Sensor for detecting medullary thyroid cancer
doi:10.1038/nindia.2014.173 Published online 24 December 2014
Researchers have fabricated a sensitive sensor that can detect minute traces of the hormone calcitonin in blood1. This hormone is secreted by the thyroid gland and can be used as a biomarker for detecting the onset of medullary thyroid cancer.
Calcitonin helps metabolise calcium by reducing its levels in blood. Previous studies had shown that this hormone is an excellent biomarker for predicting osteoporosis, thyroid cancer and other cancers. Existing techniques for detecting calcitonin employ various compounds including radioactive compounds, which are harmful to human health. In addition, these techniques are tedious and complex.
To develop a simple and effective technique for detecting calcitonin, the researchers synthesized zinc oxide nanostructures modified by a compound derived from the amino acid tyrosine. They then produced a calcitonin-imprinted electrochemical sensor by coating a pencil graphite electrode with a reducing agent, a catalyst, calcitonin molecules and the modified zinc oxide nanostructures.

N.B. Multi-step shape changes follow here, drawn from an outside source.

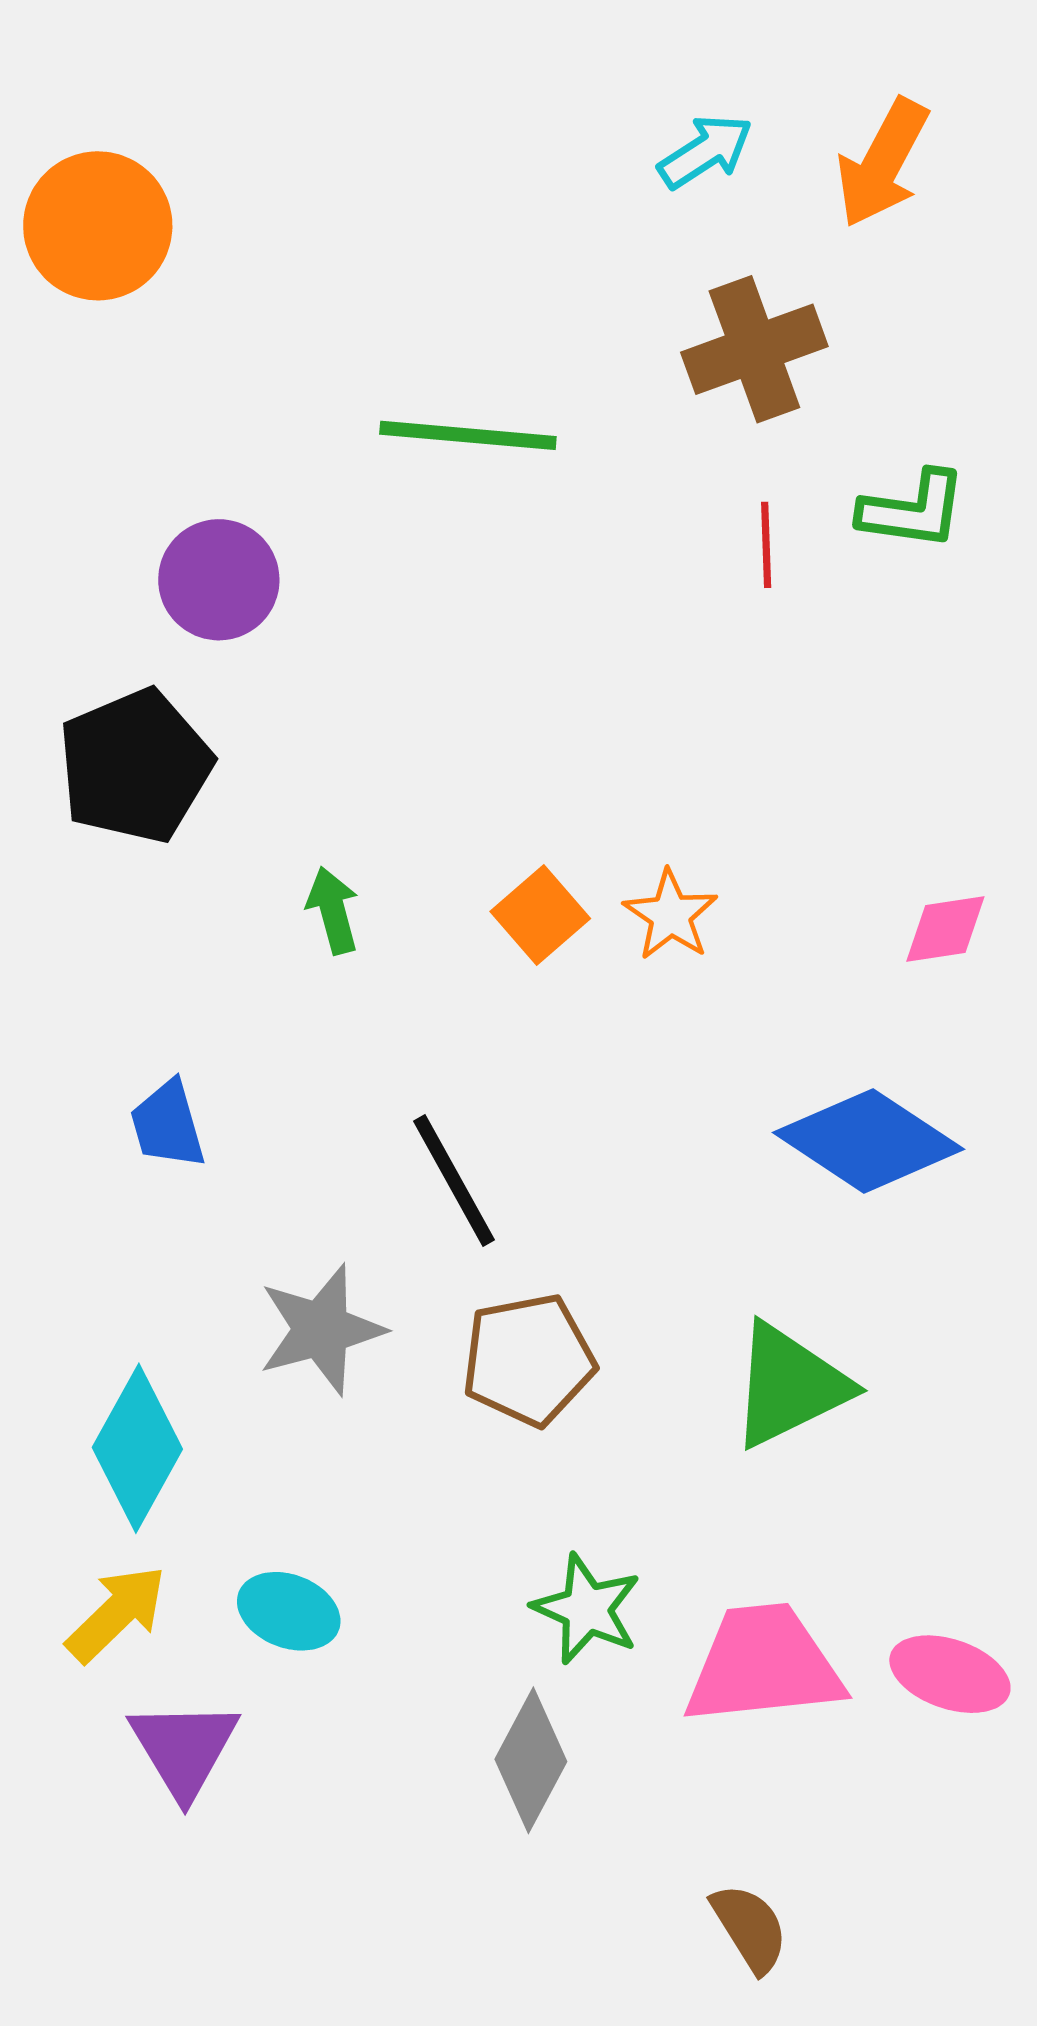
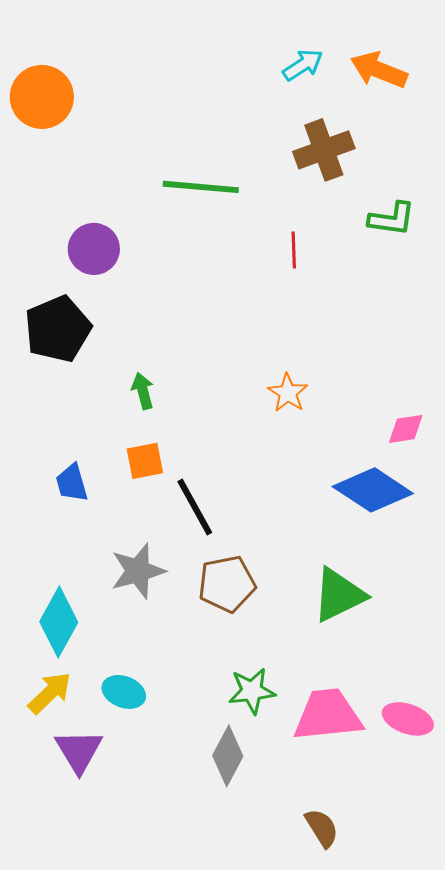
orange arrow: (882, 163) -> (379, 70), turned 84
red line: (766, 545) -> (294, 250), moved
orange square: (540, 915) -> (145, 461), moved, turned 30
pink diamond: (945, 929) -> (406, 429), moved
green star: (587, 1609) -> (252, 691), turned -30

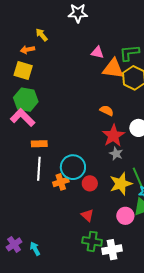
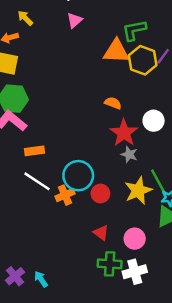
pink triangle: (97, 52) -> (75, 20), moved, turned -48
white line: (39, 169) -> (37, 181), turned -55
pink circle: (125, 216) -> (135, 239), moved

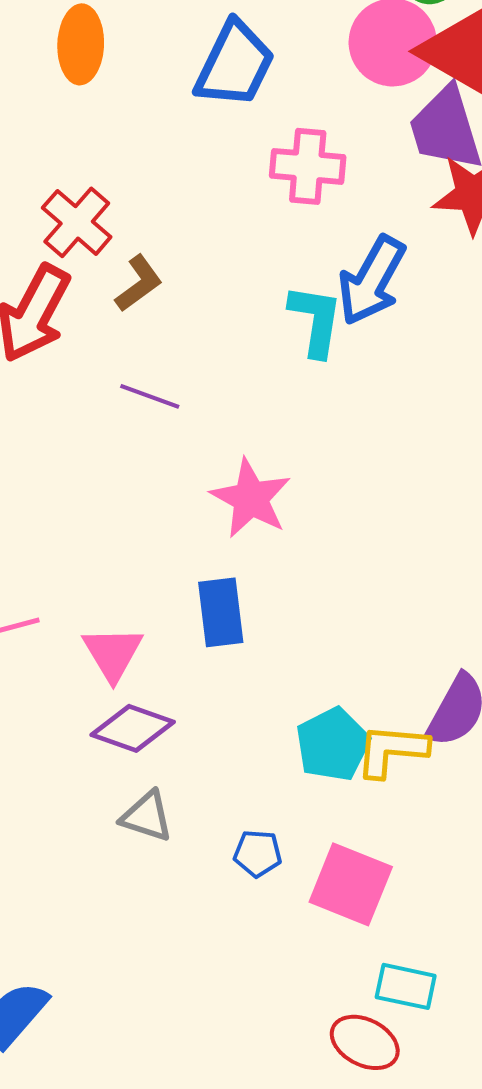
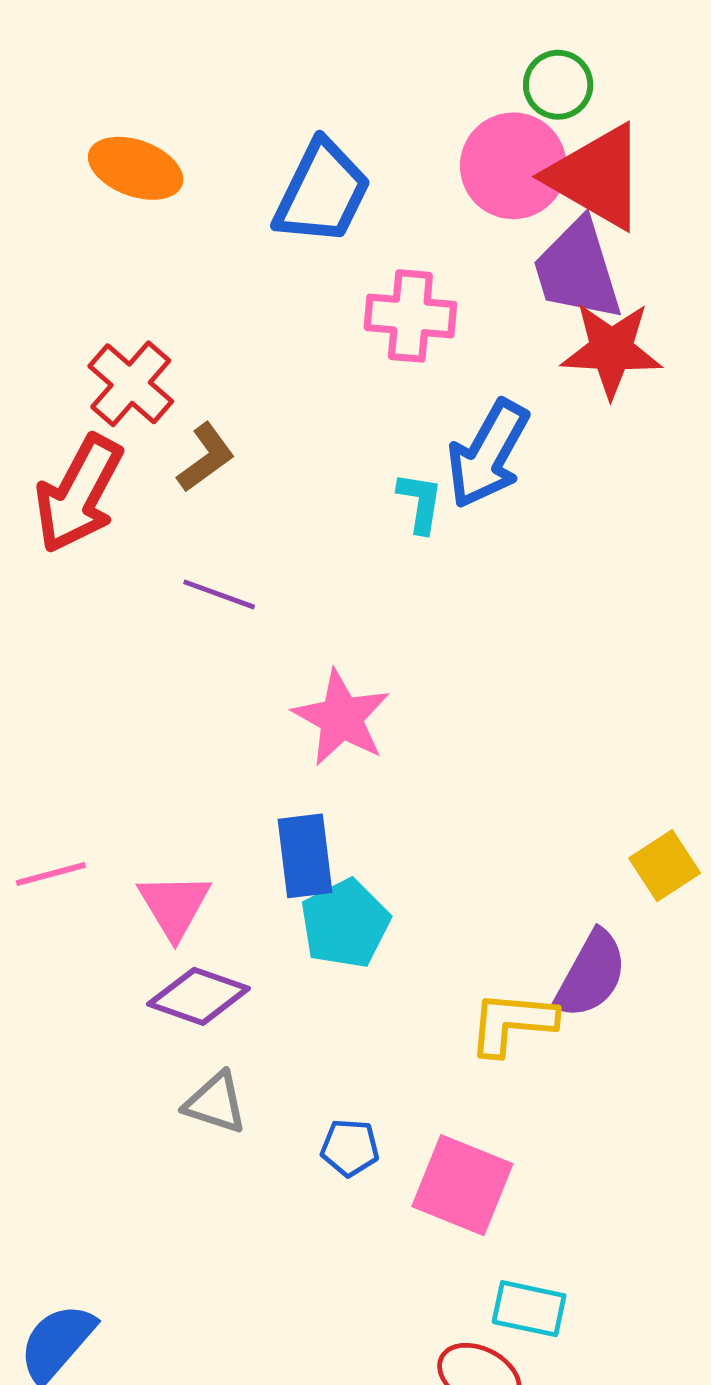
orange ellipse: (81, 44) -> (136, 168), turned -72
cyan L-shape: (316, 320) -> (420, 502), size x0.7
cyan pentagon: (333, 744) -> (345, 924), moved

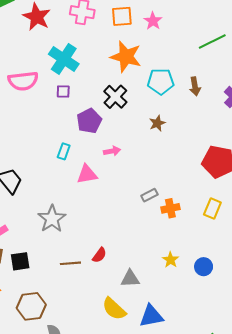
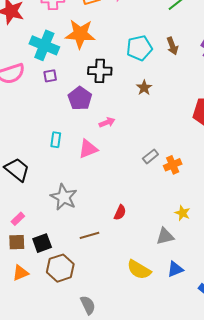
orange star: (126, 57) -> (80, 34), moved
black cross: (115, 97) -> (100, 71), turned -30
cyan rectangle: (64, 151) -> (56, 140), moved
red semicircle: (99, 255) -> (120, 212), moved
gray triangle: (130, 279) -> (165, 236), moved
brown hexagon: (31, 306) -> (60, 268), moved
blue triangle: (151, 316) -> (175, 269), size x0.7

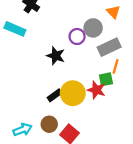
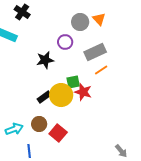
gray circle: (93, 28) -> (80, 22), moved
black star: (56, 56) -> (45, 60), turned -30
orange line: (116, 66) -> (101, 70), turned 40
green square: (106, 79) -> (73, 82), moved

The researchers evaluated the efficacy of the sensor in detecting calcitonin by performing electrochemical measurements while exposing it to solutions with different calcitonin concentrations. The sensor successfully detected calcitonin in blood samples, suggesting its suitability for clinical diagnosis. It retained its sensitivity even when stored for one month at various temperatures between 0 and 50 °C.
1. Patra, S. et al. Imprinted ZnO nanostructure-based electrochemical sensing of calcitonin: a clinical marker for medullary thyroid carcinoma. Anal. Chim. Acta 853, 271–284 (2015)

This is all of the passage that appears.